Sunday, February 24, 2019

Basketball: What's Your Best Stuff Against a 2-3 Zone?

Our post-season brackets are out and no surprise, we're playing a 100% zone team. At least that affords us a couple of practices to work on it. 



Collect stuff and then winnow it down.

Summary first: Understand our intent (the Main Thing)

1) Find opportunistic transition. 
2) Maintain core concepts of spacing, screening, cutting, and passing. Move the ball. 
3) Drive into gaps to Draw 2 looking to pass.
4) Screen the top of the zone (single or double).
5) High-low and low-high coordination is a key. 
6) Hunt quality shots not just the first shot. 
7) Win the boards because zones have no defined rebounder assignment. 

"Keep the main thing the main thing." Go back to Newellian "get more and better shots than our opponent." Start by developing your theory of what worked, works, and will work. Keep it simple, stupid? Choose from among your best stuff amidst core values of spacing, screening, cutting, passing, and selective dribble penetration. 

If we settle for perimeter passing and "hard 2s" our chances for success are minimal. We'll distill a few from among the choices...but simple is better. 

Beat the zone in transition. Don't settle for low quality shots but take advantage of e speed.



Zones have defined weaknesses. We're not a three-point shooting team but we can screen, pass, and cut. How can we be true to ourselves? 

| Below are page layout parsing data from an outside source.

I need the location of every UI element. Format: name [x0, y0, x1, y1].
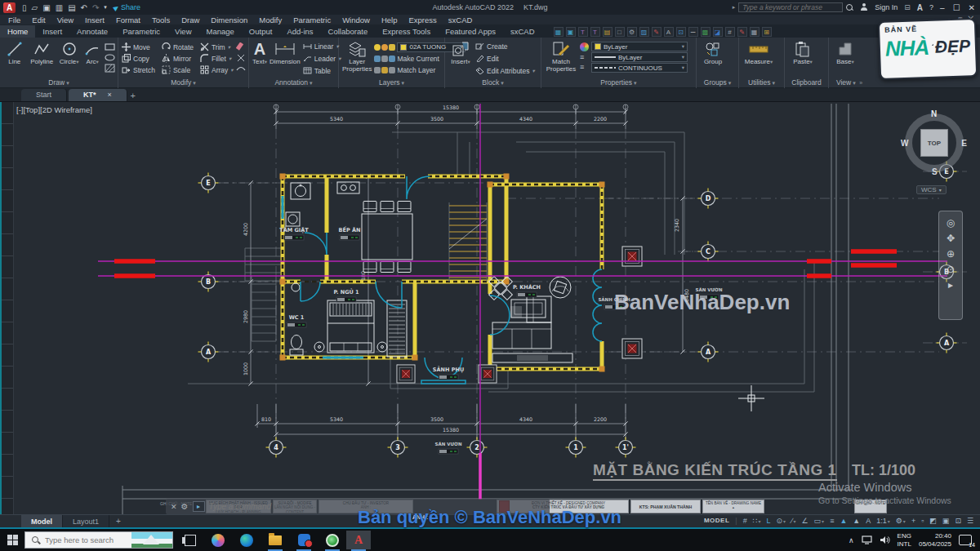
clean-screen-icon[interactable]: ▣	[942, 514, 950, 527]
search-expand-icon[interactable]: ▸	[733, 4, 736, 11]
menu-item[interactable]: Tools	[152, 16, 170, 24]
qat-dropdown-icon[interactable]: ▾	[104, 4, 107, 11]
taskbar-search-input[interactable]	[45, 535, 127, 544]
graphics-performance-icon[interactable]: ◩	[929, 514, 937, 527]
dim-bot-4[interactable]: 2200	[594, 416, 607, 422]
layer-properties-button[interactable]: Layer Properties	[342, 40, 372, 73]
saveas-icon[interactable]: ▥	[56, 3, 63, 12]
clipboard-panel-label[interactable]: Clipboard	[785, 78, 828, 88]
dim-top-3[interactable]: 4340	[519, 116, 532, 122]
stretch-button[interactable]: Stretch	[122, 64, 155, 75]
volume-icon[interactable]	[880, 535, 890, 544]
list-icon-1[interactable]: ≡	[580, 53, 589, 61]
qt-icon-17[interactable]: ▦	[750, 27, 760, 37]
start-button[interactable]	[7, 535, 18, 545]
network-icon[interactable]	[862, 535, 872, 544]
utilities-panel-label[interactable]: Utilities▾	[739, 78, 784, 88]
block-panel-label[interactable]: Block▾	[445, 78, 541, 88]
pan-icon[interactable]: ✥	[947, 233, 955, 243]
section-lines-layer[interactable]	[98, 104, 947, 500]
undo-icon[interactable]: ↶	[81, 3, 87, 12]
app-store-icon[interactable]: ⊟	[904, 3, 911, 11]
file-tab-start[interactable]: Start	[21, 89, 67, 101]
menu-item[interactable]: Edit	[32, 16, 45, 24]
full-navigation-wheel-icon[interactable]: ◎	[947, 218, 955, 228]
table-button[interactable]: Table	[303, 65, 341, 76]
menu-item[interactable]: Modify	[259, 16, 282, 24]
task-view-button[interactable]	[178, 531, 203, 549]
erase-icon[interactable]	[236, 42, 246, 51]
tray-expand-icon[interactable]: ∧	[849, 536, 854, 544]
window-maximize-button[interactable]: ☐	[953, 3, 962, 12]
qt-icon-5[interactable]: ▤	[603, 27, 612, 37]
ribbon-tab-collaborate[interactable]: Collaborate	[321, 25, 376, 38]
dim-top-total[interactable]: 15380	[443, 104, 459, 110]
ribbon-tab-view[interactable]: View	[167, 25, 198, 38]
file-explorer-icon[interactable]	[263, 531, 287, 549]
groups-panel-label[interactable]: Groups▾	[697, 78, 738, 88]
model-space-button[interactable]: MODEL	[704, 514, 729, 527]
wcs-dropdown[interactable]: WCS▾	[916, 185, 947, 194]
dim-bot-1[interactable]: 5340	[330, 416, 343, 422]
lineweight-icon[interactable]: ≡	[830, 514, 834, 527]
block-create-button[interactable]: Create	[475, 41, 535, 51]
circle-button[interactable]: Circle▾	[58, 40, 81, 65]
polyline-button[interactable]: Polyline	[29, 40, 56, 65]
draw-panel-label[interactable]: Draw▾	[0, 78, 118, 88]
layer-icon-1[interactable]	[374, 56, 381, 62]
bubble-row-d-right[interactable]: D	[706, 195, 711, 202]
room-p-khach[interactable]: P. KHÁCH	[513, 283, 541, 291]
annotation-visibility-icon[interactable]: A	[866, 514, 871, 527]
drawing-area[interactable]: [-][Top][2D Wireframe]	[0, 102, 980, 514]
taskbar-search[interactable]	[24, 531, 173, 549]
ribbon-tab-annotate[interactable]: Annotate	[69, 25, 115, 38]
dim-bot-total[interactable]: 15380	[443, 427, 459, 433]
object-snap-tracking-icon[interactable]: ∠	[802, 514, 808, 527]
dim-bot-3[interactable]: 4340	[519, 416, 532, 422]
mirror-button[interactable]: Mirror	[162, 53, 194, 64]
dim-top-2[interactable]: 3500	[430, 116, 443, 122]
bubble-col-4[interactable]: 4	[274, 444, 278, 451]
annotation-panel-label[interactable]: Annotation▾	[249, 78, 338, 88]
qt-icon-3[interactable]: T	[578, 27, 588, 37]
rectangle-icon[interactable]	[105, 42, 115, 51]
text-button[interactable]: A Text▾	[252, 40, 267, 65]
command-input[interactable]	[209, 502, 372, 511]
qt-icon-16[interactable]: ✎	[737, 27, 747, 37]
bubble-row-a-right[interactable]: A	[706, 349, 711, 356]
trim-button[interactable]: Trim▾	[200, 42, 234, 52]
list-icon-2[interactable]: ≡	[580, 63, 589, 71]
dynamic-input-icon[interactable]: ▲	[840, 514, 847, 527]
save-icon[interactable]: ▣	[42, 3, 50, 12]
copy-button[interactable]: Copy	[122, 53, 155, 64]
clock[interactable]: 20:4005/04/2025	[919, 532, 951, 549]
layer-icon-6[interactable]	[389, 67, 395, 73]
isometric-drafting-icon[interactable]: ∕▾	[791, 514, 796, 528]
help-search-input[interactable]	[738, 2, 843, 12]
viewcube-south[interactable]: S	[932, 167, 938, 176]
properties-panel-label[interactable]: Properties▾	[541, 78, 696, 88]
ribbon-tab-home[interactable]: Home	[0, 25, 35, 38]
menu-item[interactable]: Express	[408, 16, 436, 24]
room-bep-an[interactable]: BẾP ĂN	[339, 226, 361, 233]
ellipse-icon[interactable]	[105, 53, 115, 62]
menu-item[interactable]: Help	[381, 16, 398, 24]
layers-panel-label[interactable]: Layers▾	[339, 78, 444, 88]
autodesk-a-icon[interactable]: A	[917, 3, 923, 12]
room-wc1[interactable]: WC 1	[289, 314, 305, 321]
showmotion-icon[interactable]: ▸	[948, 280, 953, 290]
command-close-icon[interactable]: ✕	[171, 503, 177, 511]
grid-bubbles-layer[interactable]: 4 3 2 1 1' E B A D C A E B A	[198, 162, 957, 458]
view-cube[interactable]: N W E S TOP	[903, 112, 965, 174]
open-icon[interactable]: ▱	[32, 3, 38, 12]
share-button[interactable]: ▶ Share	[114, 3, 140, 11]
ribbon-tab-output[interactable]: Output	[242, 25, 280, 38]
add-layout-button[interactable]: +	[109, 517, 127, 526]
view-panel-label[interactable]: View▾ »	[829, 78, 870, 88]
match-properties-button[interactable]: Match Properties	[545, 40, 577, 73]
hatch-icon[interactable]	[105, 64, 115, 73]
customization-icon[interactable]: +	[911, 514, 915, 527]
room-tam-giat[interactable]: TẮM GIẶT	[279, 226, 309, 233]
search-icon[interactable]	[846, 4, 853, 11]
dim-top-1[interactable]: 5340	[330, 116, 343, 122]
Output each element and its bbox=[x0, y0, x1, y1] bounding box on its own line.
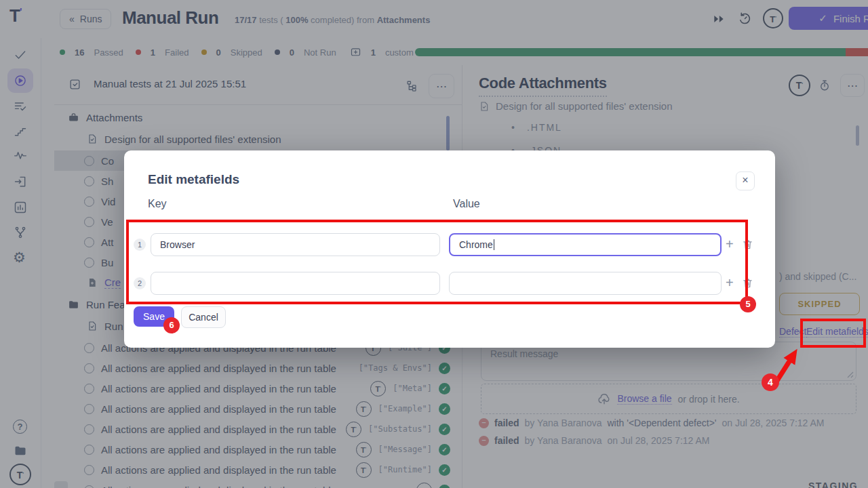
annotation-badge-6: 6 bbox=[163, 317, 180, 333]
key-column-header: Key bbox=[148, 198, 167, 210]
annotation-arrow-step4 bbox=[746, 339, 814, 400]
annotation-badge-5: 5 bbox=[740, 296, 756, 312]
annotation-badge-4: 4 bbox=[762, 373, 779, 391]
modal-title: Edit metafields bbox=[148, 172, 239, 187]
cancel-button[interactable]: Cancel bbox=[181, 306, 226, 328]
close-icon: × bbox=[742, 174, 748, 186]
edit-metafields-modal: Edit metafields × Key Value 1 Browser Ch… bbox=[124, 150, 775, 348]
value-column-header: Value bbox=[453, 198, 480, 210]
modal-close-button[interactable]: × bbox=[736, 171, 755, 190]
annotation-box-step5 bbox=[126, 220, 748, 304]
app-root: T' ⚙ ? T' « bbox=[0, 0, 868, 488]
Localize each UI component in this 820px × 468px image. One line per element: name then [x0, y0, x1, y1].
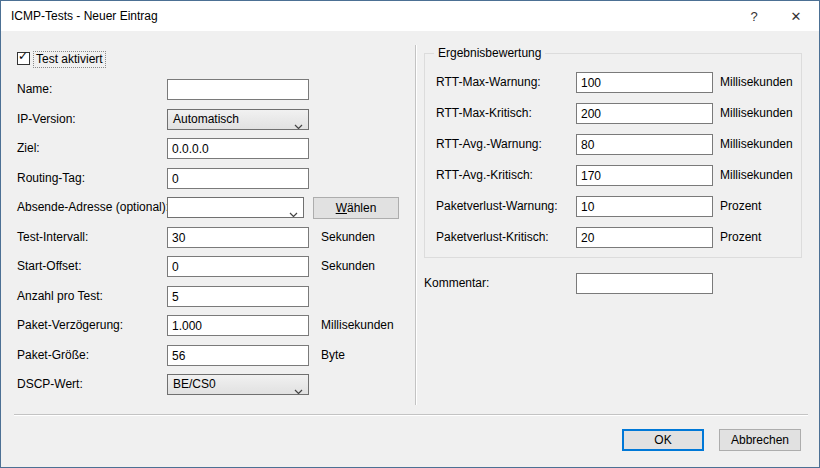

Screening 101. Single ball side screen from the inside with relocation. 


Box Wham. Overload and screen the middle with option for perimeter shot for 2.  Offensive players have to read the x3 defender's choices. 


Corner pick-and-roll pressures the middle (x5 defender). 


Screen the top from the outside, bringing both posts up. 


Screen to post up. Take advantage of superior personnel/mismatches (above). 


Screening 201. MSU "X" with multiple screens to set up driver. 2 drives and 5 rolls. We're not ready to execute this yet or the MSU "Fist Down" sequence. 


The MSU (Tom Izzo) Fist Down sequence is too hard for our players to grasp and we'd likely just get a bunch of three-second calls with inadequate timing. 



"Double Middle" (could also run from Horns)...screen the top then the middle. 



Screening 201b. Multiple screens to open the middle. The concept is simple. Could we get the entry and finish? 

Driving distorts the zone. 



x5 rotates to stop baseline penetration. 


UNC illustrates this here and the elbow cutter comes into play (circled). 




Coach Daniel's video is illustrative. 

Play together using OVERLOAD. Low-high and high-low actions regularly appear, especially with OVERLOAD (below). 


Interior passing is pivotal (via FastModelSports.com)



Cutting can pressure areas of the zone...but don't force passes. We've scored with the clock continuity offense.